Nel 2019 ha visto il suo debutto uno dei pochi malware progettato per colpire in modo specifico ambienti ICS (industrial control system): EKANS. Si tratta di un ransomware che, oltre agli elementi tipici di questo tipo di minacce, incorpora funzioni particolarmente rilevanti. Esso termina infatti determinati processi della macchina attaccata, identificandoli tramite un elenco scritto nel codice del malware stesso. Di particolare interesse è il fatto che in questa lista compaiono processi legati ad alcuni specifici componenti in ambito ICS, quali alcuni prodotti GE come il Proficy Data Historian o il Fanuc License Server.
“Sebbene EKANS sia un ransomware relativamente primitivo, poiché privo delle funzioni di propagazione tipiche dei ransomware ben noti del mondo IT, la sua comparsa conferma l’interesse dei cybercriminali verso gli impianti ICS, evidenziando una seppur rozza conoscenza di concetti come Historian e HMI e degli impianti industriali. Un segno che dovrebbe innalzare notevolmente il livello di attenzione verso la sicurezza di questo tipo di infrastrutture”, commenta Davide Pala, Presales Engineer, Stormshield Italia.
Un evento dirompente nel contesto industriale ha conseguenze potenzialmente catastrofiche per qualsiasi organizzazione e pertanto rappresenta un obbiettivo pregiato per i cybercriminali, che fino ad ora non hanno mostrato particolare interesse in attacchi massivi nei confronti di impianti connessi. La comparsa di EKANS conferma l’accresciuto interessamento a tali ambienti iniziato con STUXNET e rende necessaria una fattiva presa di coscienza del fatto che anche quanto appare funzionalmente distante dal mondo IT, di cui però condivide le tecnologie, stia andando verso un futuro caratterizzato da minacce appositamente studiate per questo contesto.
Il lato oscuro della Luna
Ciò che aiuta a vedere il bicchiere mezzo pieno, tuttavia, è che anche in ambito industriale la parola cybersecurity non sia più un tabù. Così come le attenzioni dei criminali si spostano anche in questa direzione, lo sforzo dei produttori di componenti e soluzioni è stato altrettanto puntuale ed importante, permettendo agli addetti ai lavori di disporre di tecnologie assolutamente valide nella lotta a questo fenomeno. Il lato oscuro della luna è invece rappresentato dalla diffidenza tra i due mondi, quello ingegneristico delle macchine di produzione e quello tecnologico del reparto IT, spesso fonte di frizioni, ad indicare che la vera integrazione è lungi dall’essere diffusa.

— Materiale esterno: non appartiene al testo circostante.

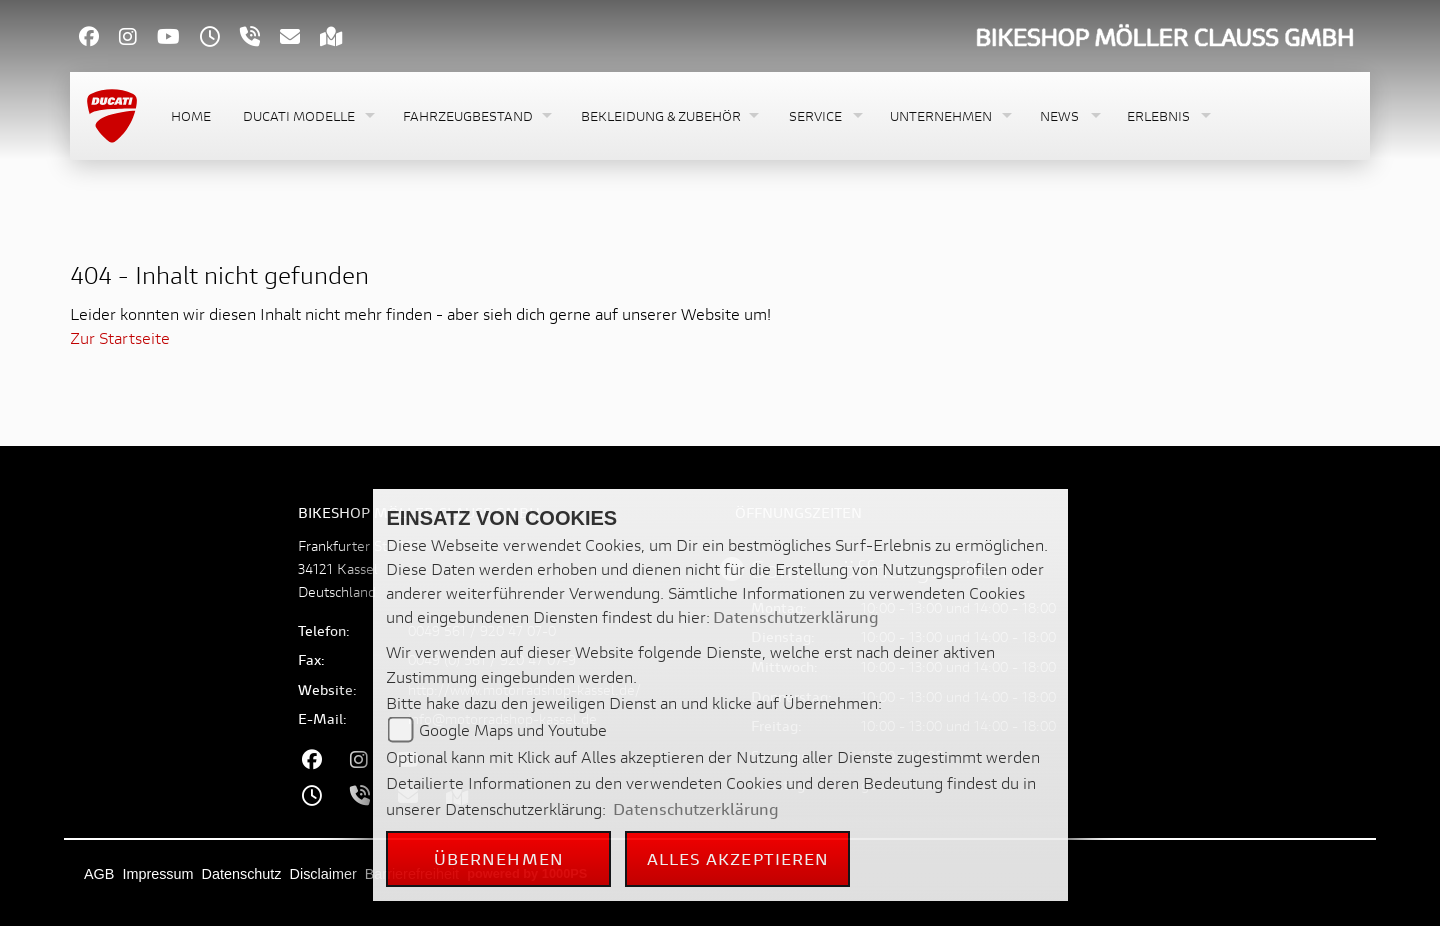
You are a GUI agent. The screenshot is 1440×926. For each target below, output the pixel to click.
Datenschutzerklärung (796, 616)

In questo scenario si inserisce l’aggravante della scarsa reperibilità di competenze trasversali tra i due mondi, elemento di assoluto valore ed estremamente difficile da rinvenire in consulenti o addetti ai lavori. Questo quadro complesso lascia presagire quanto lavoro sia ancora necessario prima di poter parlare di impianti “sicuri by design”.

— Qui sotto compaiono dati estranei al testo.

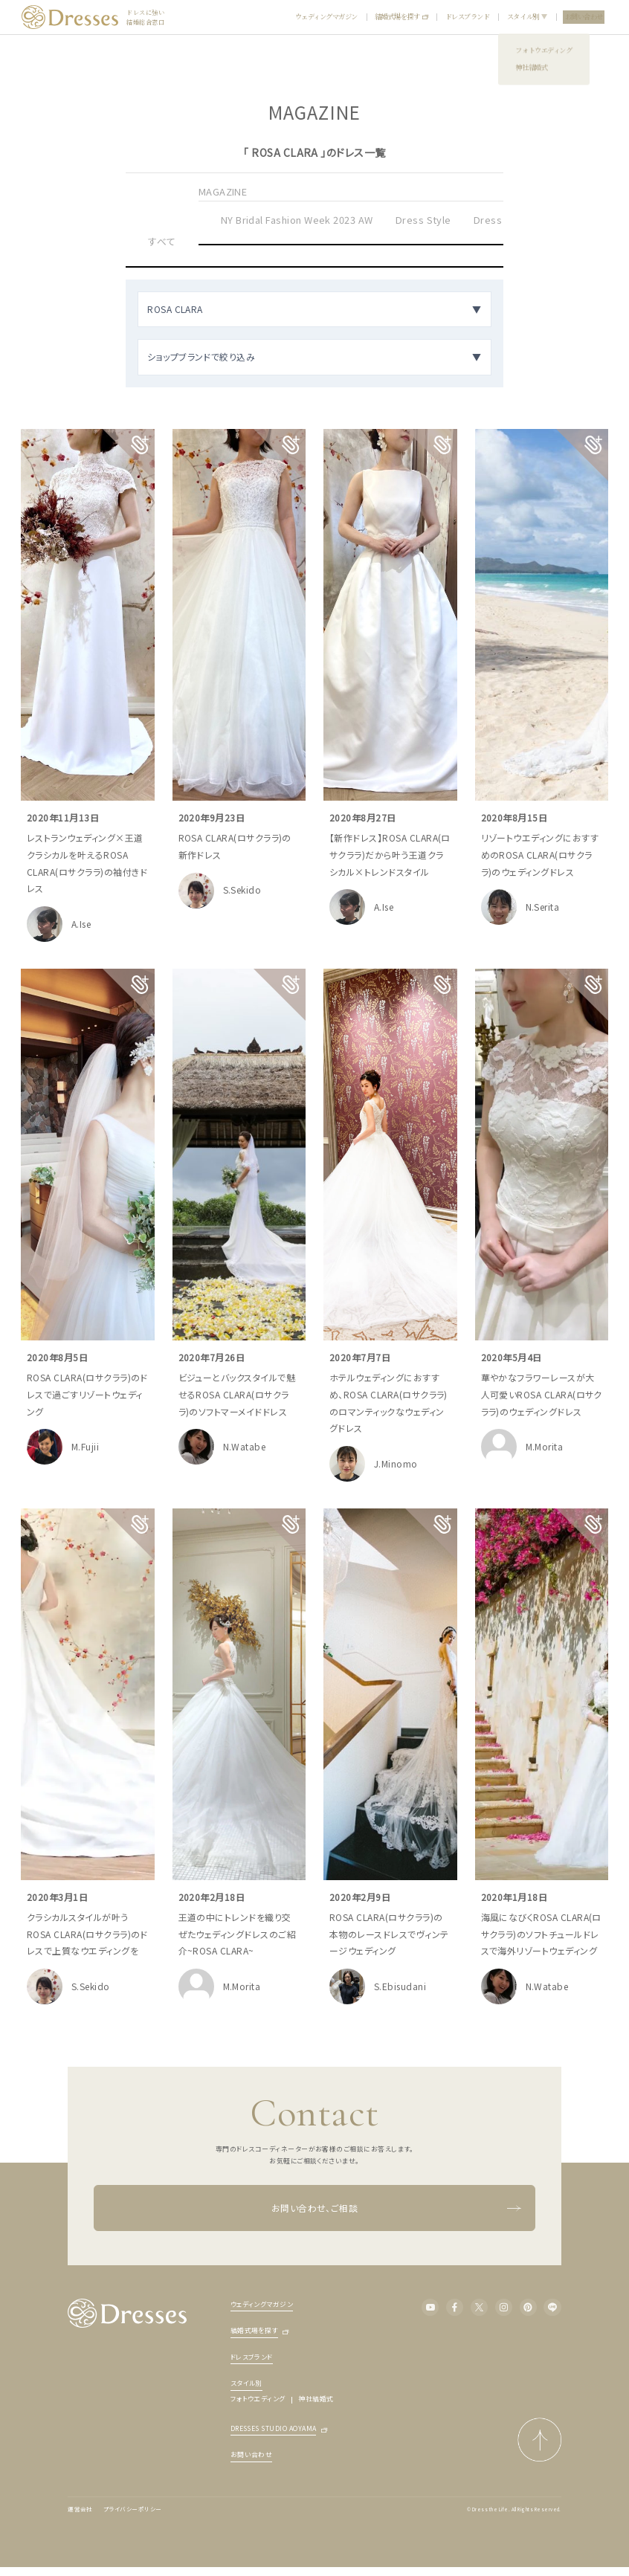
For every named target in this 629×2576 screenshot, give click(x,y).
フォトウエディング (258, 2399)
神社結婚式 (315, 2399)
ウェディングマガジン (326, 16)
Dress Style (423, 220)
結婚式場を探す (401, 16)
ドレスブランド (467, 16)
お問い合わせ (584, 16)
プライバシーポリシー (132, 2509)
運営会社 (80, 2509)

“Le oggettive difficoltà che si possono riscontrare nel mettere in sicurezza un impianto di produzione esistente confermano inoltre la necessità da parte dell’Industria 4.0 di dotarsi di apparati specificamente progettati per operare in ambienti OT, sia al livello software che hardware. Soluzioni che consentano una protezione efficace in tempo reale, ossia al momento dell’attacco”, prosegue Pala.

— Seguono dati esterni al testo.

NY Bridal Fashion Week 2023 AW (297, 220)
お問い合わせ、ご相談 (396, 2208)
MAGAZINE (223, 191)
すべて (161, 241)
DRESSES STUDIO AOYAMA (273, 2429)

Occorre, in sostanza, accettare l’idea che in un futuro non troppo remoto anche entità industriali di piccole dimensioni potranno essere oggetto di attacchi massivi e quindi iniziare a implementare misure di sicurezza che vanno dall’applicazione delle best practice fino ad evoluti sistemi di hardening dell’infrastruttura di comunicazione e delle workstation. Un obiettivo che rende ancora più essenziale la condivisione di esperienze tra i reparti IT e OT, verso una nuova convergenza professionale che possa svilupparsi in figure in grado di implementare complessi sistemi di difesa in ambito OT.